Where the string "yang" occurs in a line of the entries below, copy that line.

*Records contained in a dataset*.
┏━━

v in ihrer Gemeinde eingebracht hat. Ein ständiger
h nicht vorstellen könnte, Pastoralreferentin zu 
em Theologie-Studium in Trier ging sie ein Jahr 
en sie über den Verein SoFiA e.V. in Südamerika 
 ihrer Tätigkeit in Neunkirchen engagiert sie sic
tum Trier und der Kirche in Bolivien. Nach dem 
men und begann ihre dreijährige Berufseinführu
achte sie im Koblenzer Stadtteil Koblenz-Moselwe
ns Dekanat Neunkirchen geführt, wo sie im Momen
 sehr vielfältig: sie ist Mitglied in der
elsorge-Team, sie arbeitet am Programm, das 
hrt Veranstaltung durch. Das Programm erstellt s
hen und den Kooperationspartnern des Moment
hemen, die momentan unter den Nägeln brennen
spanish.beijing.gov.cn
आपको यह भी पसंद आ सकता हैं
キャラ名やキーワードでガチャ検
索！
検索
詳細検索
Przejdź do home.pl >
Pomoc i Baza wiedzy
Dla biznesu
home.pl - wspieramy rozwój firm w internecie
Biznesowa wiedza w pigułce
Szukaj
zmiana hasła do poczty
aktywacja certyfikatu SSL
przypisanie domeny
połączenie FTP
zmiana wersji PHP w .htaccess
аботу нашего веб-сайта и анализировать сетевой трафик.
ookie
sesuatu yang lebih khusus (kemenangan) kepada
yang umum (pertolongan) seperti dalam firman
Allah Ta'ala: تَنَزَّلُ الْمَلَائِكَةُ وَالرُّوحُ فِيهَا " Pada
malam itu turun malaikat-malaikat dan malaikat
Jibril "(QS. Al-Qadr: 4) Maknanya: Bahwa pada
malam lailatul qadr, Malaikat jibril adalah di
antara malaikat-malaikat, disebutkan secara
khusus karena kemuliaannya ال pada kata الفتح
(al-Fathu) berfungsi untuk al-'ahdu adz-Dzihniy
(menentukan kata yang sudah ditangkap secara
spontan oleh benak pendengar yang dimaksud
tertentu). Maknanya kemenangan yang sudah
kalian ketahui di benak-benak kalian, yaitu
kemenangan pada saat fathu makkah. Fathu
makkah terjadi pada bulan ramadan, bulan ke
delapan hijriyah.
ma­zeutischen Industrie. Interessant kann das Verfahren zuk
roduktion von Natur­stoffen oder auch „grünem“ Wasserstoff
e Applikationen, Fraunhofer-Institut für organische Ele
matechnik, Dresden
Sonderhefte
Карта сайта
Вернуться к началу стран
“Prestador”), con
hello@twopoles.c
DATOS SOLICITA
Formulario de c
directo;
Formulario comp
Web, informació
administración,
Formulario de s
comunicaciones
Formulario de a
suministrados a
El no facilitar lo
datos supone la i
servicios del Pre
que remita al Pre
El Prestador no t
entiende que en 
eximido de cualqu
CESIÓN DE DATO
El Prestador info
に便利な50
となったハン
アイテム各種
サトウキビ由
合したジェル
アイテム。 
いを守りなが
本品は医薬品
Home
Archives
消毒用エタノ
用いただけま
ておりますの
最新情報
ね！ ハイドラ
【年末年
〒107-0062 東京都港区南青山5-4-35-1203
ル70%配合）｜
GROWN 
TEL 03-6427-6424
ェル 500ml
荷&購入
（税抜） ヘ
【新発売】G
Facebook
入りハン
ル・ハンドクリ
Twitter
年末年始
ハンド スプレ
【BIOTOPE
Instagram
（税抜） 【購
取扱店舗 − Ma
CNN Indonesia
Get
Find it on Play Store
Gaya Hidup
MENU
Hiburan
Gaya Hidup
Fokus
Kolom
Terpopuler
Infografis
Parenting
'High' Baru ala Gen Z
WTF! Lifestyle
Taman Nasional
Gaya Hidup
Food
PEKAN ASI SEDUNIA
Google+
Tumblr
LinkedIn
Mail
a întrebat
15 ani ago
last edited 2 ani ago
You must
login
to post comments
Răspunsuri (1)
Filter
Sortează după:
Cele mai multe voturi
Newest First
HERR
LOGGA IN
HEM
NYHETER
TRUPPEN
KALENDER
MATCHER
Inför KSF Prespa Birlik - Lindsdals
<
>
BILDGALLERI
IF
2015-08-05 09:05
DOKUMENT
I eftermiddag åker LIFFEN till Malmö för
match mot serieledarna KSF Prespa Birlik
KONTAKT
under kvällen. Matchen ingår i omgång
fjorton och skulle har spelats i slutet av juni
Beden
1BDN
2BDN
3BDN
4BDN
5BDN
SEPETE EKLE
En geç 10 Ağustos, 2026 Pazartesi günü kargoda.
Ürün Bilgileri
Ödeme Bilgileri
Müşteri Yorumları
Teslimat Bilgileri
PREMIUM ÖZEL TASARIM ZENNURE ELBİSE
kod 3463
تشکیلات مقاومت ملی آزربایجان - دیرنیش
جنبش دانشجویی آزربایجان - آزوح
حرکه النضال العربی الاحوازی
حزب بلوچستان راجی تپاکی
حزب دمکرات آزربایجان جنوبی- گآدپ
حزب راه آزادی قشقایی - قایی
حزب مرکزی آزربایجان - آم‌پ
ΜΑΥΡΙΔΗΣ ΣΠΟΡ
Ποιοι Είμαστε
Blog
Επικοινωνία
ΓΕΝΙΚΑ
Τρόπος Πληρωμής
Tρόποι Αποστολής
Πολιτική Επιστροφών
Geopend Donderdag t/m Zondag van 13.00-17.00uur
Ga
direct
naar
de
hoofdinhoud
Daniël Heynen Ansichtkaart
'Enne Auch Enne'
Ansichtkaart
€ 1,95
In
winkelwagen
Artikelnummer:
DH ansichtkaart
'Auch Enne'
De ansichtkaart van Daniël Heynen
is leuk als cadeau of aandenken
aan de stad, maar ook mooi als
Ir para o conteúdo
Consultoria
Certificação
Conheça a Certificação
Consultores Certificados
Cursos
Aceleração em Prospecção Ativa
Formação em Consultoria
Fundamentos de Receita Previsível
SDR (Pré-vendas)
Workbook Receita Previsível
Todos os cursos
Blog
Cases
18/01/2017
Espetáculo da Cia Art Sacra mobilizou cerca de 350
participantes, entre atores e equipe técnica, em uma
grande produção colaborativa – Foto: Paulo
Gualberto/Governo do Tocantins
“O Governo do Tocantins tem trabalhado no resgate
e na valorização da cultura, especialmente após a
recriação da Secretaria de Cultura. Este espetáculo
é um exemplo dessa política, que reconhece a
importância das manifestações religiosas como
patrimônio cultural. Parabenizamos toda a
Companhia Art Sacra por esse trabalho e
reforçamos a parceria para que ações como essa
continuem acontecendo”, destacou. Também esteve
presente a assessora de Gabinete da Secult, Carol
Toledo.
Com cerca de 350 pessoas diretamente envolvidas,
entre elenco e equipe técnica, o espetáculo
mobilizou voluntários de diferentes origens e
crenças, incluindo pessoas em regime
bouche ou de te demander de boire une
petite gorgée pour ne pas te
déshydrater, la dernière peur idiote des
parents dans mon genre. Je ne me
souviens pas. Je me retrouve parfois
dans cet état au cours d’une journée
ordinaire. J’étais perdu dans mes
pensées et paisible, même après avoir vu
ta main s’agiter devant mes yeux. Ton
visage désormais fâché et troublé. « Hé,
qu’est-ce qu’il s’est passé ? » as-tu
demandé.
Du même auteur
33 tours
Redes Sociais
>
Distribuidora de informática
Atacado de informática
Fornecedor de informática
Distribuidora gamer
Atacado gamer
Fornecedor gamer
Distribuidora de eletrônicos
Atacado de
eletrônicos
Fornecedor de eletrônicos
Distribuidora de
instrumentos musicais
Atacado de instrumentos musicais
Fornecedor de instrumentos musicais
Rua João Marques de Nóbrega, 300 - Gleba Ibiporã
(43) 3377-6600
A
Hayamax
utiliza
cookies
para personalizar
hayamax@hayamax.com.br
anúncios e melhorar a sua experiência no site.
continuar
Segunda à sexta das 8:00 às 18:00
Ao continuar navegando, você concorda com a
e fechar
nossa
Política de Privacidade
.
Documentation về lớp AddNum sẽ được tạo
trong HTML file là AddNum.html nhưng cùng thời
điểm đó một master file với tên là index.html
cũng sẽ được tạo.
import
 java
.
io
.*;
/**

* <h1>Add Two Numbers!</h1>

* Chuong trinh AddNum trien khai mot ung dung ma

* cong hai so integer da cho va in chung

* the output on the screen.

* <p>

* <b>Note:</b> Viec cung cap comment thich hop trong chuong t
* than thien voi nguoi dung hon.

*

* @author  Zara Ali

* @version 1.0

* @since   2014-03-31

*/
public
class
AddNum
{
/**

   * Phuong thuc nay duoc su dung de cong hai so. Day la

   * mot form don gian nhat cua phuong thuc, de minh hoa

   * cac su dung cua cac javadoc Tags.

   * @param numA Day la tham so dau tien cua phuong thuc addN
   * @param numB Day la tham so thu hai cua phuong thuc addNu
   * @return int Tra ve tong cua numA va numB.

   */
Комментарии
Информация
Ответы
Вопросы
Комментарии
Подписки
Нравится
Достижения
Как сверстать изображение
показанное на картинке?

┗━━

*Worked solution*.
sesuatu yang lebih khusus (kemenangan) kepada
yang umum (pertolongan) seperti dalam firman
(menentukan kata yang sudah ditangkap secara
spontan oleh benak pendengar yang dimaksud
tertentu). Maknanya kemenangan yang sudah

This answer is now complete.